What’s so awful about that is it’s completely true.

It is easy, preferable, to look away from him when Dimitri doesn’t particularly care that he’s there anyway.

“Mercedes,” Felix says suddenly. Can’t help but spit it, harshness not intended at all for her. “Can I speak to you. Privately.”

Mercedes glances between the conflict before looking back at him. Dimitri is already easing away, drifting as he is wont, though his face says he is aware if not disdainful of the situation around him still.

Mercedes squeezes Annette’s shoulder, some communication passing between them.

“Of course,” she says and makes to follow his lead.

Felix does not miss the way Rodrigue looks after him searchingly.

“Attend to your king, father,” he says, low and venomous. “He’s the one that needs it.”

Rodrigue’s face twists into something a bit wretched. He stares a moment longer at Felix, traces the scars over his eye with his looking, then turns to follow after Dimitri’s retreating back. Felix is vindicated and a bit sick. Something far down in him is validated to see his father go—it’s a larger belief, one he’s housed for years, that eats the proof of things so he need not feel them.

“My arm,” he says to Mercedes, the moment they are a good distance away.

His abruptness in the face of her calm, attending gaze makes him reassess. She doesn’t deserve this.

“You’re—probably exhausted,” he begins again, and Mercedes intercedes rather than watch him struggle.

“I have it,” she says, firm and understated. “For you, I have it. Show me.”

Felix sighs shortly, worn remarkably thin and in a bad position for expressing gratitude. He works his arm free of his sleeve and lets Mercedes undo the bandaging. It would need changing anyway.

She doesn’t say anything by way of how bad it is, how reckless he was, but her face creases along the fault lines of her brow to see it.

“Any numbness?” she asks. Nerve damage, his brain supplies.

“Just stiff.” Painful.

“I can imagine.”

One of her hands hovers over his shoulder and the other grips his wrist lightly. Her magic comes over his flesh like a cool linen sheet. He thinks of clotheslines and breezes. He thinks he must be worse off than he even knows, for his mind to let that kind of frivolity in.
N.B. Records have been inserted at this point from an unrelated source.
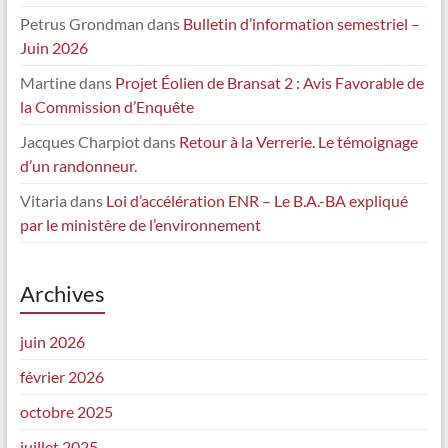
Petrus Grondman
dans
Bulletin d’information semestriel –
Juin 2026
Martine
dans
Projet Éolien de Bransat 2 : Avis Favorable de
la Commission d’Enquête
Jacques Charpiot
dans
Retour à la Verrerie. Le témoignage
d’un randonneur.
Vitaria
dans
Loi d’accélération ENR – Le B.A.-BA expliqué
par le ministère de l’environnement
Archives
juin 2026
février 2026
octobre 2025
juillet 2025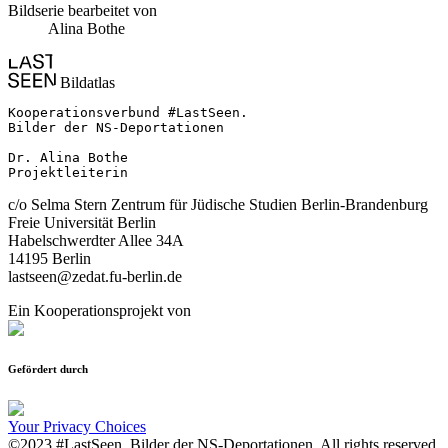
Bildserie bearbeitet von
Alina Bothe
Bildatlas
Kooperationsverbund #LastSeen.

Bilder der NS-Deportationen

Dr. Alina Bothe

Projektleiterin
c/o Selma Stern Zentrum für Jüdische Studien Berlin-Brandenburg
Freie Universität Berlin
Habelschwerdter Allee 34A
14195 Berlin
lastseen@zedat.fu-berlin.de
Ein Kooperationsprojekt von
Gefördert durch
Your Privacy Choices
©2023 #LastSeen. Bilder der NS-Deportationen. All rights reserved.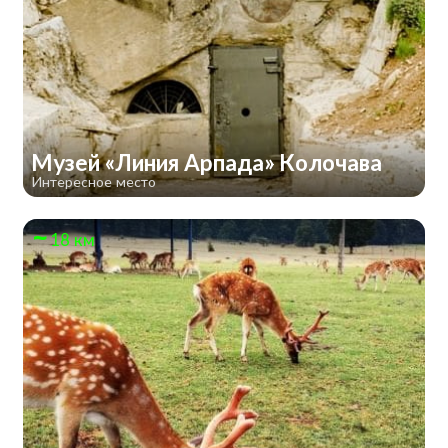
Музей «Линия Арпада» Колочава
Интересное место
18 км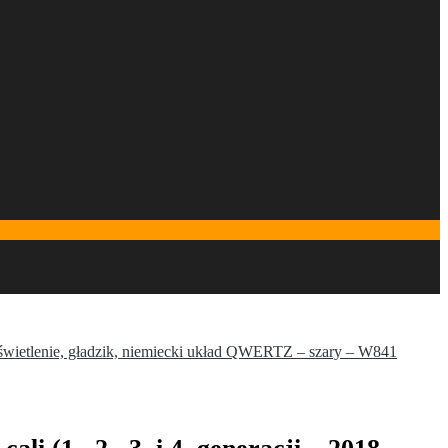
odświetlenie, gładzik, niemiecki układ QWERTZ – szary – W841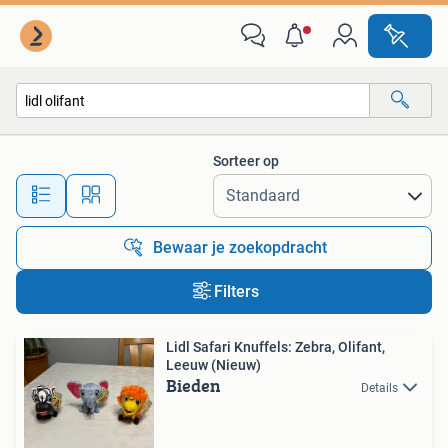
Alle categorieën…
Sorteer op
Alle afstanden…
Bewaar je zoekopdracht
Filters
Lidl Safari Knuffels: Zebra, Olifant,
Leeuw (Nieuw)
Bieden
Details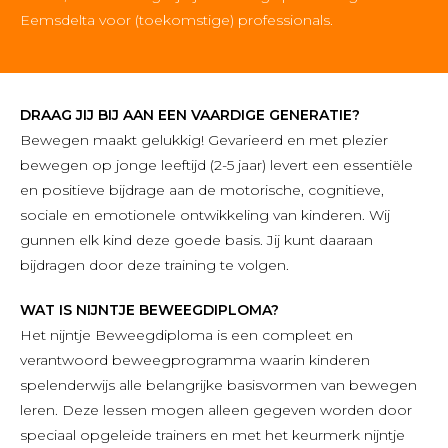
Eemsdelta voor (toekomstige) professionals.
DRAAG JIJ BIJ AAN EEN VAARDIGE GENERATIE?
Bewegen maakt gelukkig! Gevarieerd en met plezier
bewegen op jonge leeftijd (2-5 jaar) levert een essentiële
en positieve bijdrage aan de motorische, cognitieve,
sociale en emotionele ontwikkeling van kinderen. Wij
gunnen elk kind deze goede basis. Jij kunt daaraan
bijdragen door deze training te volgen.
WAT IS NIJNTJE BEWEEGDIPLOMA?
Het nijntje Beweegdiploma is een compleet en
verantwoord beweegprogramma waarin kinderen
spelenderwijs alle belangrijke basisvormen van bewegen
leren. Deze lessen mogen alleen gegeven worden door
speciaal opgeleide trainers en met het keurmerk nijntje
“You want to say something,” he says, taking in the troubled way she frowns over his arm. It’s more than just focus.

“That may be so,” she says, and pauses, her hand trailing lower down his arm. She does look tired, so tired up close. Her skirts are singed. She doesn’t seem to have the energy to keep her face to the standard pleasant and impassive.
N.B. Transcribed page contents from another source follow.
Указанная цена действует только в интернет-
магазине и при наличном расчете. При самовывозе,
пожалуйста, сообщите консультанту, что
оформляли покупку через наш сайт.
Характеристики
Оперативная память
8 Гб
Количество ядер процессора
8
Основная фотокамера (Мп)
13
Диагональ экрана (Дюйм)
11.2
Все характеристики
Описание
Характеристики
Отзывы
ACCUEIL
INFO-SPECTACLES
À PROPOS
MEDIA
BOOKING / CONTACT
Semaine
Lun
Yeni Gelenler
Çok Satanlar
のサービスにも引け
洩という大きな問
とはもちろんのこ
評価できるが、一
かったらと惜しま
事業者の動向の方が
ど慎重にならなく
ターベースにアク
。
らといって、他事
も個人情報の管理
“I don’t know that it will do any good,” she says. “I’m not in the habit of wishing things were other than they are.”

“Whatever it is,” he says. “You can say it.” It’s the the smallest grace he can offer with nothing else to barter.
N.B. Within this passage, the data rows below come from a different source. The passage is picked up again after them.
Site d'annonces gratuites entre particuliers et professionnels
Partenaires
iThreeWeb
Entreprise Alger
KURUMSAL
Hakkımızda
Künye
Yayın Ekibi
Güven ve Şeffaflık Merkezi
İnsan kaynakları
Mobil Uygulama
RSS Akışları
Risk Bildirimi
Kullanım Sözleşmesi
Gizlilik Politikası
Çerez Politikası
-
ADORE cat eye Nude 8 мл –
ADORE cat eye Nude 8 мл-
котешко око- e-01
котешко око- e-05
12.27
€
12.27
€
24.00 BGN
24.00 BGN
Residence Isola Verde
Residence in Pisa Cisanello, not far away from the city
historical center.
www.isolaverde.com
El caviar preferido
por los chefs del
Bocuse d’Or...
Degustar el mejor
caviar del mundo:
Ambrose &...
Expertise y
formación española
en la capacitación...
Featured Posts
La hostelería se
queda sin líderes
He’s braced himself, anyway, for what platitudes he expects: I’m sorry. Thank you for saving him. No one really believes you to be weak.

His brain, squirming against him, saying things she wouldn’t, using her voice: Everyone can see the way you struggle with yourself.

Did you think he would thank you?

“There are no lesser deaths,” she says instead. His eyes snap to her face at the firm clarity of her voice and she is looking down still at the work of him.

“I wouldn’t find it preferable, your death for his life. His death for yours. I don’t find either acceptable nor is either less important,” she says. “Maybe that makes me a traitor. That I should think the king just a man, with life of equal weight.”

She circles both her hands around his damaged one without actually touching. The burned skin at the tips of his fingers mending, her magic winding down with the light. “Equal,” she says, quiet but distinct. “Not greater.”

Felix stares and doesn’t know he’s doing it. His eyes fixed and slightly wide. He knows he agrees. They could find so little to bury of Glenn—his grave had more than enough room for precepts of king and country that Felix was as much as teethed on.

A king worth no more than any one of his people. Life as no substitute for more life nor the death of another. It is true—but if it is true—then what does his face say? The state of it, marked, indelible and obvious. He has no desire to die for his king.

Felix’s face scored into testament of what he hasn’t allowed himself to consider. Felix might have died. Dimitri: the man or the beast, but not the prince or the king—for him, he almost did.